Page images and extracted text
++++

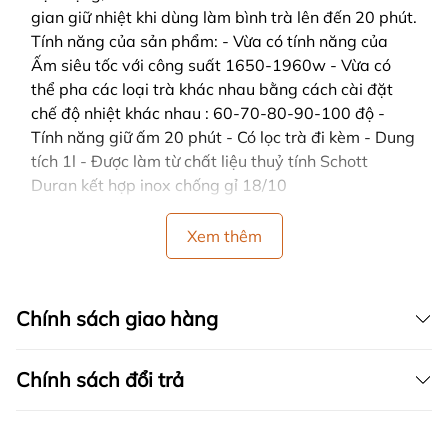
gian giữ nhiệt khi dùng làm bình trà lên đến 20 phút.
Tính năng của sản phẩm: - Vừa có tính năng của
Ấm siêu tốc với công suất 1650-1960w - Vừa có
thể pha các loại trà khác nhau bằng cách cài đặt
chế độ nhiệt khác nhau : 60-70-80-90-100 độ -
Tính năng giữ ấm 20 phút - Có lọc trà đi kèm - Dung
tích 1l - Được làm từ chất liệu thuỷ tính Schott
Duran kết hợp inox chống gỉ 18/10
Xem thêm
Chính sách giao hàng
Chính sách đổi trả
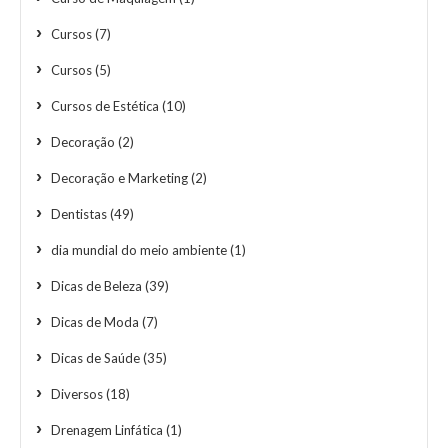
Cursos
(7)
Cursos
(5)
Cursos de Estética
(10)
Decoração
(2)
Decoração e Marketing
(2)
Dentistas
(49)
dia mundial do meio ambiente
(1)
Dicas de Beleza
(39)
Dicas de Moda
(7)
Dicas de Saúde
(35)
Diversos
(18)
Drenagem Linfática
(1)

++++

_REQUIRED WORK_:
In the entries above, identify each line that includes the string "sách", then copy it.

_RESPONSE_:
Chính sách giao hàng
Chính sách đổi trả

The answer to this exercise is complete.